Cela est terrible, j’en conviens, mais ne perdez pas espoir, le chocolat viennois reste une valeur sûre. A condition de bien prononcer le ‘h’ et le ‘e’ de « heiße Schokolade » sous peine de se retrouver déconfits, comme cela nous est arrivé à la Gloriette, avec un chocolat glacé, « Eisschokolade ». Notre erreur a profité à une serveuse qui s’est mise à la paille, dos au comptoir ; le serveur a été compréhensif, et nous a servi la version plus adaptée à la température rafraîchie, avec un petit cours de prononciation. Comme j’y entends à peu près autant de différence qu’entre « brin » et « brun », j’ai opté par la suite pour un « hot chocolate » non équivoque. Ou même plus, d’ailleurs, parce que je me suis rabattue sur les grosses glaces italiennes de la Swhwedenplatz, la place suisse étant en toute bonne logique dépourvue de chocolat et bordée d’Italiens, glaces et pizzas. De toutes manières, le meilleur chocolat de Vienne était sans conteste celui de chez Demel, même s’il n’y a que sa chantilly viennoise qui le sauve de la comparaison avec celui de chez Dalloyau.

 

 

La cuisine est peut-être mon talon d’Achille chauvin, allez savoir. J’ai bien dédaigné de goûter la Schnitzel, l’escalope panée me semblant de peu d’intérêt. La Wurst plaisait davantage à la grande saucisse que je suis, mais comme elle effrayait démesurément mon coéquipier, je n’en ai mangé qu’au petit-déjeuner, et sans curry encore. Encore heureux, dirait Palpatine, qui ne comprend pas que des beans puissent remplacer les tartines dans l’assiette matinale (pourtant, avec les œufs brouillés et les pommes de terre paillasson qui les ont complété à Londres, c’était un régal).

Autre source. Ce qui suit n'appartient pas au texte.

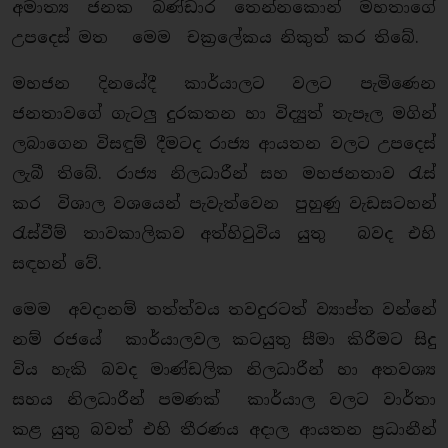
අමාත්‍ය ජනක බණ්ඩාර තෙන්නකොන් මහතාගේ
උපදෙස් මත මෙම චක්‍රලේකය නිකුත් කර තිබේ.
මහජන දිනයේදී කාර්යාලට වලට පැමිණෙන
ජනතාවගේ ගැටලු දුරකතන හා විද්‍යුත් තැපෑල මගින්
ලබාගෙන විසඳුම් දීමටද රාජ්‍ය ආයතන වලට උපදෙස්
ලැබී තිබේ. රාජ්‍ය නිලධාරීන් සහ මහජනතාව රැස්
කර විශාල වශයෙන් පැවැත්වෙන පුහුණු වැඩසටහන්
රැස්වීම් තාවකාලිකව අත්හිටුවිය යුතු බවද එහි
සඳහන් වේ.
මෙම අවදානම් තත්ත්වය තවදුරටත් ව්‍යාප්ත වන්නේ
නම් රජයේ කාර්යාලවල කටයුතු සීමා කිරීමට සිදු
විය හැකි බවද මාණ්ඩලික නිලධාරීන් හා අතවශ්‍ය
සහය නිලධාරීන් පමණක් කාර්යාල වලට වාර්තා
කළ යුතු බවත් එහි තීරණය අදාල ආයතන ප්‍රධානීන්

Je ne suis peut-être pas aventurière lorsqu’il s’agit de s’enfoncer dans le nowhere d’une banlieue (je suis une petite bourgeoise en vacances, j’assume), mais je mets les pieds et les mains dans le plat. Ce qui ne m’empêche nullement de reconnaître que le restaurant japonais où nous a conduit mon envie d’ « orgie de sushis » (Miss Red, en texto dans le texte) était une tuerie. Nous y sommes retournés pour parfaire le massacre de poissons ; tot, rot, gut.

 

 

 

Graphiques Écritures

Il n’y a pas que Pascal qui soit géomètre et chrétien ; l’église de la Stephansplatz aussi.

 

P

Toit du monde quadrillé.

 

Toit d’araignée.

 

Jet de pilier.

 

P

Foi numérique avec vitrail haute définition, 6 millions de pixels fidèles.

 

Espoirs parsemés.

 

Une attitude de recueillement surprendrait presque au milieu du culte de la visite.

 

 

Plus loin, sur la Josefplatz, révélation divine en devanture, un ange passe tandis qu’une statue trépasse.

 

 

 

AdVienne que pourra

Vous avez peint des tableaux, écrit de la musique ou une page d’histoire : les dés sont jetés ; puis vous êtes mort : les dés sont pipés. Mozart n’a plus de pouvoir sur ses opéras débités comme des sornettes, Klimt compose avec la passion mercantile du souvenir, et Sissi ne peut qu’acquiescer à son image collée à tort et de travers – drôle d’immortalité pour le triumvirat autrichien qui florilège partout.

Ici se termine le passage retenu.